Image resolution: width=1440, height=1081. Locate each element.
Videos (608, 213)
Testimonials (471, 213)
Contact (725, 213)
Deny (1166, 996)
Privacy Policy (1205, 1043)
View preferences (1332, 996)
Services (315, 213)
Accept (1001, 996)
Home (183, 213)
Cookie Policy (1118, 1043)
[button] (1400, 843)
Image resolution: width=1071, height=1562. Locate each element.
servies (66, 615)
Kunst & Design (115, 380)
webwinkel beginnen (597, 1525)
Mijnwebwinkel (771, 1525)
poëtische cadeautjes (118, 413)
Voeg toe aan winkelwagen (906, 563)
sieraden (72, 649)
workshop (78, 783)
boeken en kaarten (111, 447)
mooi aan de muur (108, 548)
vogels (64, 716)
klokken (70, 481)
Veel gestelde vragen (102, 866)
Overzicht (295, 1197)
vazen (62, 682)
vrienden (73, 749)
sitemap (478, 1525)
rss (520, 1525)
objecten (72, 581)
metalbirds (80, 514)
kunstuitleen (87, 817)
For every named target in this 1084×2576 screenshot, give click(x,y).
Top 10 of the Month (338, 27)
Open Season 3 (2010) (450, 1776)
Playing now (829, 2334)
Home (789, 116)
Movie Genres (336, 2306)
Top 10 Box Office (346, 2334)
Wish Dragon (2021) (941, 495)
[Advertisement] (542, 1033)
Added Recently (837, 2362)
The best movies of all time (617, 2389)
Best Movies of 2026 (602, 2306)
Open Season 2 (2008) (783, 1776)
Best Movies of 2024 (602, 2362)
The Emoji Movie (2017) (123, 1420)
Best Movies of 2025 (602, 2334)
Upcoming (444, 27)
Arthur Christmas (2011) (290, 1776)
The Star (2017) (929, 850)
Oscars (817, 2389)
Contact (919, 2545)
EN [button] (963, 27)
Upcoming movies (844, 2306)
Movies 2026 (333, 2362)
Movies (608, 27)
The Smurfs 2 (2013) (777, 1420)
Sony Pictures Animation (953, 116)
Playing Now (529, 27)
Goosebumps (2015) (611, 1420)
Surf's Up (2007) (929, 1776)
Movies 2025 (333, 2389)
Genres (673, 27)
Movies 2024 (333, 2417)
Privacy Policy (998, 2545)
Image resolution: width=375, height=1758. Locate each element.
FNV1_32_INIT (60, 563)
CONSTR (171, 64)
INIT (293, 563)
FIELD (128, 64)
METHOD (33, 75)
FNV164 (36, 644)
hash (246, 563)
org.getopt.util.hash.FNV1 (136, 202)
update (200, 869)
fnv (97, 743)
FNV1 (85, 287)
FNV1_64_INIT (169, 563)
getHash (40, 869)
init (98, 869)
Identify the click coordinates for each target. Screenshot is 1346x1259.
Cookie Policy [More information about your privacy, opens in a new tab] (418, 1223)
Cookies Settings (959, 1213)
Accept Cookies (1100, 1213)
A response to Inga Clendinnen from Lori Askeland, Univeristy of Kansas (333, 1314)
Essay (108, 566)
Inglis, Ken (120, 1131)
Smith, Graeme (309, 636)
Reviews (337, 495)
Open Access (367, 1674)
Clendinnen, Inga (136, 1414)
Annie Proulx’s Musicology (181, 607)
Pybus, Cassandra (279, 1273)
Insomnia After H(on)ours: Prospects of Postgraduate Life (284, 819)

> TASK OBJECTIVE:
Where does "Clendinnen" appear in the records above? Copy every line that has it.

> ANSWER:
A response to Inga Clendinnen from Lori Askeland, Univeristy of Kansas (333, 1314)
Clendinnen, Inga (136, 1414)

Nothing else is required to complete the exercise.